START The data

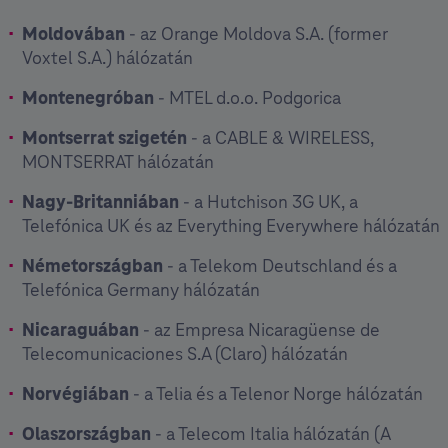
Moldovában
- az Orange Moldova S.A. (former
Voxtel S.A.) hálózatán
Montenegróban
- MTEL d.o.o. Podgorica
Montserrat szigetén
- a CABLE & WIRELESS,
MONTSERRAT hálózatán
Nagy-Britanniában
- a Hutchison 3G UK, a
Telefónica UK és az Everything Everywhere hálózatán
Németországban
- a Telekom Deutschland és a
Telefónica Germany hálózatán
Nicaraguában
- az Empresa Nicaragüense de
Telecomunicaciones S.A (Claro) hálózatán
Norvégiában
- a Telia és a Telenor Norge hálózatán
Olaszországban
- a Telecom Italia hálózatán (A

END The data

- **Exercise directions**: Find every line in the records that has the word "hálózatán". Copy those lines.

- **Answer to the problem**:
Voxtel S.A.) hálózatán
MONTSERRAT hálózatán
Telefónica UK és az Everything Everywhere hálózatán
Telefónica Germany hálózatán
Telecomunicaciones S.A (Claro) hálózatán
- a Telia és a Telenor Norge hálózatán
- a Telecom Italia hálózatán (A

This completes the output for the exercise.